On Mon, Aug 1, 2016 at 3:47 AM, Mark Rutland <mark.rutland@arm.com> wrote:
> On Sun, Jul 31, 2016 at 03:04:58PM -0700, Kees Cook wrote:
>> On Sun, Jul 31, 2016 at 2:55 AM, Paul Burton <paul.burton@imgtec.com> wrote:
>> > It would be very interesting to discuss what's needed from arch code for
>> > various hardening features, both those currently in mainline & those in
>> > development.
>>
>> Yeah, there are a number of arch-specific things on my radar:
>>
>> - Standardizing copy_*_user() infrastructure.
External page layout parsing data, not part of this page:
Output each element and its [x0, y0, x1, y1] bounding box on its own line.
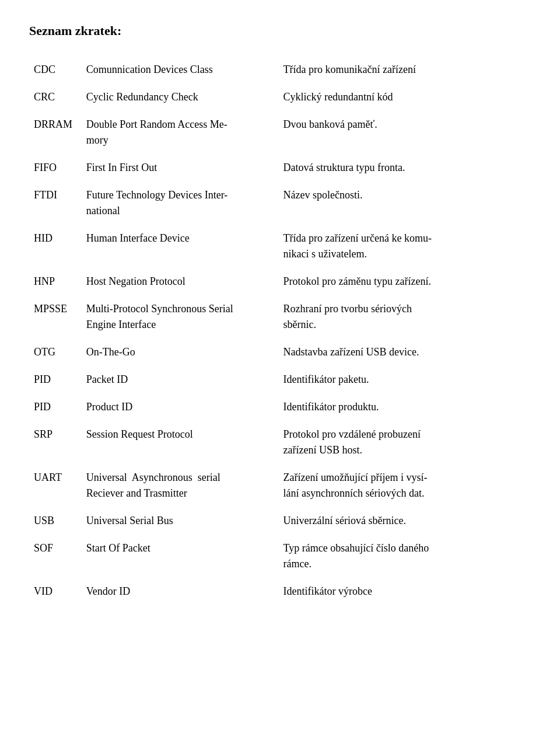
full-name-cell: Double Port Random Access Me-mory — [82, 111, 279, 154]
table-row: SRP Session Request Protocol Protokol pr… — [29, 421, 531, 464]
table-row: DRRAM Double Port Random Access Me-mory … — [29, 111, 531, 154]
table-row: USB Universal Serial Bus Univerzální sér… — [29, 507, 531, 535]
abbr-cell: OTG — [29, 338, 82, 366]
table-row: HID Human Interface Device Třída pro zař… — [29, 225, 531, 268]
abbr-cell: UART — [29, 464, 82, 507]
table-row: CDC Comunnication Devices Class Třída pr… — [29, 56, 531, 83]
full-name-cell: First In First Out — [82, 154, 279, 181]
abbr-cell: CRC — [29, 83, 82, 111]
full-name-cell: Product ID — [82, 393, 279, 421]
abbr-cell: HNP — [29, 268, 82, 295]
page-title: Seznam zkratek: — [29, 23, 531, 39]
description-cell: Typ rámce obsahující číslo danéhorámce. — [279, 535, 531, 578]
description-cell: Třída pro komunikační zařízení — [279, 56, 531, 83]
abbr-cell: FTDI — [29, 181, 82, 225]
full-name-cell: Universal Serial Bus — [82, 507, 279, 535]
full-name-cell: Session Request Protocol — [82, 421, 279, 464]
table-row: PID Product ID Identifikátor produktu. — [29, 393, 531, 421]
full-name-cell: Future Technology Devices Inter-national — [82, 181, 279, 225]
abbr-cell: MPSSE — [29, 295, 82, 338]
full-name-cell: On-The-Go — [82, 338, 279, 366]
description-cell: Nadstavba zařízení USB device. — [279, 338, 531, 366]
table-row: HNP Host Negation Protocol Protokol pro … — [29, 268, 531, 295]
abbr-cell: FIFO — [29, 154, 82, 181]
description-cell: Datová struktura typu fronta. — [279, 154, 531, 181]
abbr-cell: HID — [29, 225, 82, 268]
description-cell: Protokol pro záměnu typu zařízení. — [279, 268, 531, 295]
glossary-table: CDC Comunnication Devices Class Třída pr… — [29, 56, 531, 605]
description-cell: Identifikátor paketu. — [279, 366, 531, 393]
abbr-cell: PID — [29, 366, 82, 393]
full-name-cell: Start Of Packet — [82, 535, 279, 578]
full-name-cell: Packet ID — [82, 366, 279, 393]
table-row: VID Vendor ID Identifikátor výrobce — [29, 578, 531, 605]
abbr-cell: CDC — [29, 56, 82, 83]
full-name-cell: Multi-Protocol Synchronous SerialEngine … — [82, 295, 279, 338]
full-name-cell: Cyclic Redundancy Check — [82, 83, 279, 111]
abbr-cell: VID — [29, 578, 82, 605]
description-cell: Rozhraní pro tvorbu sériovýchsběrnic. — [279, 295, 531, 338]
abbr-cell: USB — [29, 507, 82, 535]
table-row: MPSSE Multi-Protocol Synchronous SerialE… — [29, 295, 531, 338]
table-row: FIFO First In First Out Datová struktura… — [29, 154, 531, 181]
abbr-cell: SRP — [29, 421, 82, 464]
abbr-cell: PID — [29, 393, 82, 421]
full-name-cell: Vendor ID — [82, 578, 279, 605]
description-cell: Třída pro zařízení určená ke komu-nikaci… — [279, 225, 531, 268]
description-cell: Protokol pro vzdálené probuzenízařízení … — [279, 421, 531, 464]
abbr-cell: DRRAM — [29, 111, 82, 154]
table-row: PID Packet ID Identifikátor paketu. — [29, 366, 531, 393]
description-cell: Dvou banková paměť. — [279, 111, 531, 154]
full-name-cell: Universal Asynchronous serialReciever an… — [82, 464, 279, 507]
description-cell: Univerzální sériová sběrnice. — [279, 507, 531, 535]
full-name-cell: Comunnication Devices Class — [82, 56, 279, 83]
table-row: UART Universal Asynchronous serialReciev… — [29, 464, 531, 507]
abbr-cell: SOF — [29, 535, 82, 578]
table-row: OTG On-The-Go Nadstavba zařízení USB dev… — [29, 338, 531, 366]
table-row: SOF Start Of Packet Typ rámce obsahující… — [29, 535, 531, 578]
description-cell: Identifikátor produktu. — [279, 393, 531, 421]
table-row: FTDI Future Technology Devices Inter-nat… — [29, 181, 531, 225]
full-name-cell: Host Negation Protocol — [82, 268, 279, 295]
table-row: CRC Cyclic Redundancy Check Cyklický red… — [29, 83, 531, 111]
full-name-cell: Human Interface Device — [82, 225, 279, 268]
description-cell: Identifikátor výrobce — [279, 578, 531, 605]
description-cell: Zařízení umožňující příjem i vysí-lání a… — [279, 464, 531, 507]
description-cell: Cyklický redundantní kód — [279, 83, 531, 111]
description-cell: Název společnosti. — [279, 181, 531, 225]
Each architecture does
>> their usercopy work in slightly different ways, and hooking it for
>> things like KASan and hardened usercopy can be weird and error-prone.
>> What's landing in arm64 is, I think, likely the start of what things
>> should look like for other architectures: there is a low-level
>> function (__arch_copy_*_user) that does the actual work of the copy.
>> Above that needs to be the place to hook KASan and hardened usercopy,
>> but still within the __copy* and copy* functions. (And x86 has a
>> single-underscore _copy* set of functions too!) Deciding the ordering
>> of KASan/hardened-usercopy vs access_ok checks may be worth discussing
>> too. For example, it's silly to check hardened-usercopy first if
>> access_ok is going to reject it.
>
> I think that's basically implied by the copy_* and __copy_* variants,
> per the asm-generic version the former simply add an access_ok check
> prior to calling the latter.

Well, it's certainly the intended design, but some architectures use
inlines, some use a common function for the copy (with in/out as a
parameter), and x86 uses different paths for __copy* than copy*

> Modulo figuring out the specifics for x86, perhaps this is just a matter
> of proposing patches?

Totally agreed: though there is enough arch-specific nuance in here
that I'd love to see arch maintainers helping (and I only have so much
time...)

> Given arm64 looks to be roughly the right shape already, I'd be happy to
> see how much of the arm64 code we can shift out to
> <asm-generic/uaccess.h> or <linux/uaccess.h>.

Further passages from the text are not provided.